### Page layout parsing data
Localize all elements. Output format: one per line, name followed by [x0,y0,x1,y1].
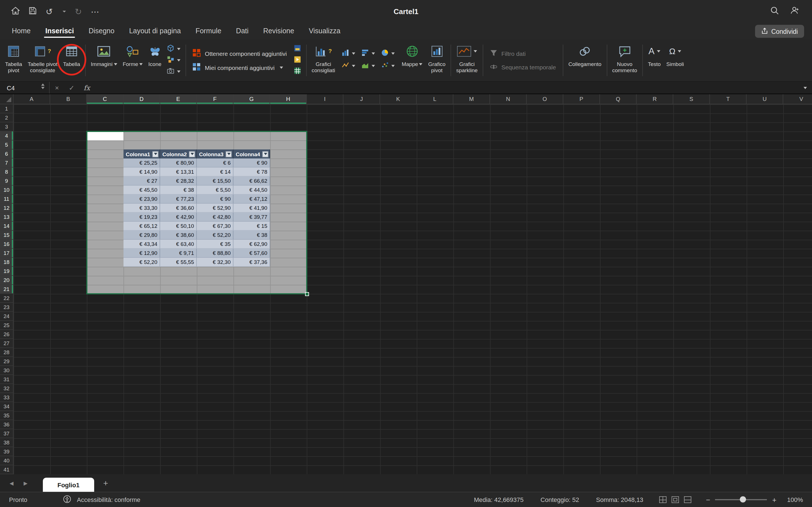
zoom-percentage[interactable]: 100% [781,496,803,503]
row-header-32[interactable]: 32 [0,384,13,393]
row-header-2[interactable]: 2 [0,113,13,122]
previous-sheet-icon[interactable]: ◀ [4,474,19,492]
smartart-button[interactable] [166,56,182,65]
sheet-tab-foglio1[interactable]: Foglio1 [43,478,94,492]
row-header-8[interactable]: 8 [0,168,13,176]
table-cell[interactable]: € 27 [123,176,160,185]
table-cell[interactable]: € 23,90 [123,194,160,204]
icons-button[interactable]: Icone [146,40,164,81]
page-layout-view-icon[interactable] [672,496,679,503]
column-header-T[interactable]: T [710,94,747,104]
column-header-S[interactable]: S [673,94,710,104]
search-icon[interactable] [770,6,779,17]
zoom-out-icon[interactable]: − [706,496,710,504]
column-header-H[interactable]: H [270,94,307,104]
column-header-B[interactable]: B [50,94,87,104]
row-header-10[interactable]: 10 [0,185,13,194]
next-sheet-icon[interactable]: ▶ [19,474,33,492]
table-cell[interactable]: € 62,90 [233,240,270,249]
area-chart-button[interactable] [361,61,376,70]
table-cell[interactable]: € 15 [233,222,270,231]
save-icon[interactable] [29,7,37,16]
active-cell-C4[interactable] [88,132,123,140]
new-comment-button[interactable]: Nuovo commento [609,40,640,81]
tab-home[interactable]: Home [4,22,38,40]
share-button[interactable]: Condividi [755,25,804,38]
table-cell[interactable]: € 35 [197,240,233,249]
scatter-chart-button[interactable] [380,61,396,70]
text-button[interactable]: A Testo [645,40,663,81]
table-cell[interactable]: € 52,20 [123,258,160,267]
row-header-4[interactable]: 4 [0,131,13,140]
pictures-button[interactable]: Immagini [88,40,120,81]
table-cell[interactable]: € 78 [233,168,270,176]
tab-dati[interactable]: Dati [229,22,256,40]
table-cell[interactable]: € 77,23 [160,194,197,204]
row-header-33[interactable]: 33 [0,393,13,402]
formula-input[interactable] [95,82,797,94]
table-cell[interactable]: € 38 [160,185,197,194]
table-cell[interactable]: € 14,90 [123,168,160,176]
filter-dropdown-button[interactable] [189,151,195,157]
table-cell[interactable]: € 52,90 [197,204,233,213]
addin-shortcut-3[interactable] [292,67,302,76]
column-header-G[interactable]: G [233,94,270,104]
row-header-40[interactable]: 40 [0,456,13,465]
line-chart-button[interactable] [341,61,357,70]
home-icon[interactable] [11,7,20,16]
column-header-C[interactable]: C [87,94,123,104]
recommended-pivots-button[interactable]: ? Tabelle pivot consigliate [25,40,60,81]
row-header-35[interactable]: 35 [0,411,13,420]
column-header-R[interactable]: R [637,94,673,104]
row-header-6[interactable]: 6 [0,150,13,159]
recommended-charts-button[interactable]: ? Grafici consigliati [309,40,338,81]
page-break-view-icon[interactable] [684,496,691,503]
row-header-12[interactable]: 12 [0,204,13,213]
table-cell[interactable]: € 90 [233,159,270,168]
sparklines-button[interactable]: Grafici sparkline [453,40,480,81]
row-header-29[interactable]: 29 [0,357,13,366]
table-cell[interactable]: € 41,90 [233,204,270,213]
column-header-M[interactable]: M [453,94,490,104]
symbols-button[interactable]: Ω Simboli [663,40,687,81]
row-header-31[interactable]: 31 [0,375,13,384]
table-cell[interactable]: € 88,80 [197,249,233,258]
table-cell[interactable]: € 52,20 [197,231,233,240]
table-cell[interactable]: € 5,50 [197,185,233,194]
table-cell[interactable]: € 36,60 [160,204,197,213]
column-header-I[interactable]: I [307,94,343,104]
filter-dropdown-button[interactable] [152,151,159,157]
row-header-27[interactable]: 27 [0,339,13,348]
table-cell[interactable]: € 13,31 [160,168,197,176]
collapse-formula-bar-icon[interactable] [797,87,812,89]
column-chart-button[interactable] [341,49,357,58]
row-header-21[interactable]: 21 [0,285,13,294]
row-header-17[interactable]: 17 [0,249,13,258]
row-header-5[interactable]: 5 [0,140,13,150]
row-header-16[interactable]: 16 [0,240,13,249]
row-header-24[interactable]: 24 [0,312,13,321]
select-all-corner[interactable] [0,94,13,104]
addin-shortcut-1[interactable] [292,45,302,54]
table-cell[interactable]: € 9,71 [160,249,197,258]
3d-models-button[interactable] [166,45,182,54]
zoom-in-icon[interactable]: + [772,496,776,504]
row-header-38[interactable]: 38 [0,438,13,447]
row-header-19[interactable]: 19 [0,267,13,276]
table-cell[interactable]: € 57,60 [233,249,270,258]
row-header-22[interactable]: 22 [0,294,13,303]
column-header-J[interactable]: J [343,94,380,104]
table-cell[interactable]: € 67,30 [197,222,233,231]
filter-dropdown-button[interactable] [262,151,269,157]
table-cell[interactable]: € 38 [233,231,270,240]
table-cell[interactable]: € 43,34 [123,240,160,249]
column-header-E[interactable]: E [160,94,197,104]
table-cell[interactable]: € 38,60 [160,231,197,240]
table-cell[interactable]: € 55,55 [160,258,197,267]
zoom-slider-knob[interactable] [740,496,746,503]
column-header-U[interactable]: U [747,94,783,104]
get-addins-button[interactable]: Ottenere componenti aggiuntivi [192,49,287,58]
enter-check-icon[interactable]: ✓ [64,84,79,92]
tab-visualizza[interactable]: Visualizza [301,22,348,40]
column-header-F[interactable]: F [197,94,233,104]
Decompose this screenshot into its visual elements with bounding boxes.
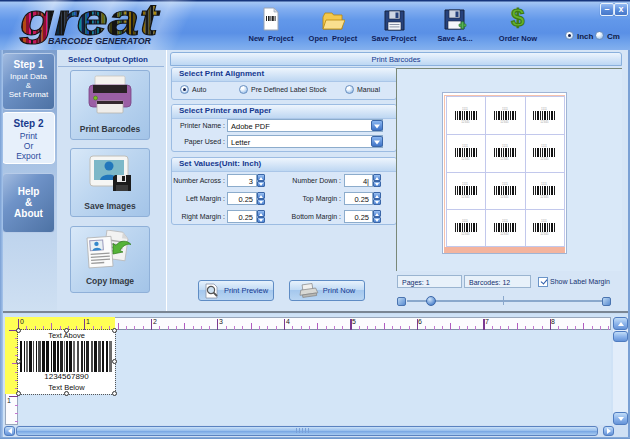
svg-text:$: $ [511, 6, 525, 31]
svg-text:BARCODE GENERATOR: BARCODE GENERATOR [48, 35, 151, 46]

### EXERCISE GOAL
Carry over each record above character for character, with the pictures left out.

### RESPONSE TO THIS TASK
Localize all elements. Output format: one per line, name followed by [x0,y0,x1,y1].
zoom-percentage[interactable]: 100% [781,496,803,503]
row-header-32[interactable]: 32 [0,384,13,393]
row-header-2[interactable]: 2 [0,113,13,122]
previous-sheet-icon[interactable]: ◀ [4,474,19,492]
smartart-button[interactable] [166,56,182,65]
sheet-tab-foglio1[interactable]: Foglio1 [43,478,94,492]
row-header-8[interactable]: 8 [0,168,13,176]
table-cell[interactable]: € 27 [123,176,160,185]
table-cell[interactable]: € 23,90 [123,194,160,204]
icons-button[interactable]: Icone [146,40,164,81]
page-layout-view-icon[interactable] [672,496,679,503]
column-header-T[interactable]: T [710,94,747,104]
column-header-S[interactable]: S [673,94,710,104]
search-icon[interactable] [770,6,779,17]
zoom-out-icon[interactable]: − [706,496,710,504]
column-header-H[interactable]: H [270,94,307,104]
column-header-B[interactable]: B [50,94,87,104]
row-header-10[interactable]: 10 [0,185,13,194]
next-sheet-icon[interactable]: ▶ [19,474,33,492]
table-cell[interactable]: € 62,90 [233,240,270,249]
area-chart-button[interactable] [361,61,376,70]
table-cell[interactable]: € 15 [233,222,270,231]
save-icon[interactable] [29,7,37,16]
active-cell-C4[interactable] [88,132,123,140]
new-comment-button[interactable]: Nuovo commento [609,40,640,81]
tab-home[interactable]: Home [4,22,38,40]
share-button[interactable]: Condividi [755,25,804,38]
table-cell[interactable]: € 35 [197,240,233,249]
scatter-chart-button[interactable] [380,61,396,70]
text-button[interactable]: A Testo [645,40,663,81]
table-cell[interactable]: € 52,20 [123,258,160,267]
row-header-4[interactable]: 4 [0,131,13,140]
pictures-button[interactable]: Immagini [88,40,120,81]
table-cell[interactable]: € 78 [233,168,270,176]
tab-dati[interactable]: Dati [229,22,256,40]
table-cell[interactable]: € 77,23 [160,194,197,204]
row-header-33[interactable]: 33 [0,393,13,402]
formula-input[interactable] [95,82,797,94]
table-cell[interactable]: € 38 [160,185,197,194]
table-cell[interactable]: € 14,90 [123,168,160,176]
filter-dropdown-button[interactable] [189,151,195,157]
table-cell[interactable]: € 52,90 [197,204,233,213]
addin-shortcut-3[interactable] [292,67,302,76]
column-header-G[interactable]: G [233,94,270,104]
row-header-40[interactable]: 40 [0,456,13,465]
line-chart-button[interactable] [341,61,357,70]
home-icon[interactable] [11,7,20,16]
column-header-C[interactable]: C [87,94,123,104]
recommended-pivots-button[interactable]: ? Tabelle pivot consigliate [25,40,60,81]
row-header-35[interactable]: 35 [0,411,13,420]
column-header-R[interactable]: R [637,94,673,104]
row-header-6[interactable]: 6 [0,150,13,159]
recommended-charts-button[interactable]: ? Grafici consigliati [309,40,338,81]
page-break-view-icon[interactable] [684,496,691,503]
row-header-12[interactable]: 12 [0,204,13,213]
table-cell[interactable]: € 90 [233,159,270,168]
sparklines-button[interactable]: Grafici sparkline [453,40,480,81]
row-header-29[interactable]: 29 [0,357,13,366]
table-cell[interactable]: € 41,90 [233,204,270,213]
column-header-M[interactable]: M [453,94,490,104]
symbols-button[interactable]: Ω Simboli [663,40,687,81]
row-header-31[interactable]: 31 [0,375,13,384]
table-cell[interactable]: € 88,80 [197,249,233,258]
table-cell[interactable]: € 52,20 [197,231,233,240]
table-cell[interactable]: € 5,50 [197,185,233,194]
table-cell[interactable]: € 36,60 [160,204,197,213]
column-header-I[interactable]: I [307,94,343,104]
filter-dropdown-button[interactable] [152,151,159,157]
row-header-27[interactable]: 27 [0,339,13,348]
table-cell[interactable]: € 13,31 [160,168,197,176]
collapse-formula-bar-icon[interactable] [797,87,812,89]
column-chart-button[interactable] [341,49,357,58]
row-header-21[interactable]: 21 [0,285,13,294]
row-header-17[interactable]: 17 [0,249,13,258]
row-header-5[interactable]: 5 [0,140,13,150]
row-header-16[interactable]: 16 [0,240,13,249]
row-header-24[interactable]: 24 [0,312,13,321]
select-all-corner[interactable] [0,94,13,104]
addin-shortcut-1[interactable] [292,45,302,54]
table-cell[interactable]: € 9,71 [160,249,197,258]
3d-models-button[interactable] [166,45,182,54]
zoom-in-icon[interactable]: + [772,496,776,504]
row-header-38[interactable]: 38 [0,438,13,447]
row-header-19[interactable]: 19 [0,267,13,276]
table-cell[interactable]: € 57,60 [233,249,270,258]
row-header-22[interactable]: 22 [0,294,13,303]
column-header-J[interactable]: J [343,94,380,104]
table-cell[interactable]: € 67,30 [197,222,233,231]
filter-dropdown-button[interactable] [262,151,269,157]
table-cell[interactable]: € 38 [233,231,270,240]
table-cell[interactable]: € 43,34 [123,240,160,249]
column-header-E[interactable]: E [160,94,197,104]
table-cell[interactable]: € 38,60 [160,231,197,240]
table-cell[interactable]: € 55,55 [160,258,197,267]
zoom-slider-knob[interactable] [740,496,746,503]
column-header-U[interactable]: U [747,94,783,104]
get-addins-button[interactable]: Ottenere componenti aggiuntivi [192,49,287,58]
enter-check-icon[interactable]: ✓ [64,84,79,92]
tab-visualizza[interactable]: Visualizza [301,22,348,40]
column-header-F[interactable]: F [197,94,233,104]
Decompose this screenshot into its visual elements with bounding boxes.
svg-text:$: $ [511, 6, 525, 31]
svg-text:BARCODE GENERATOR: BARCODE GENERATOR [48, 35, 151, 46]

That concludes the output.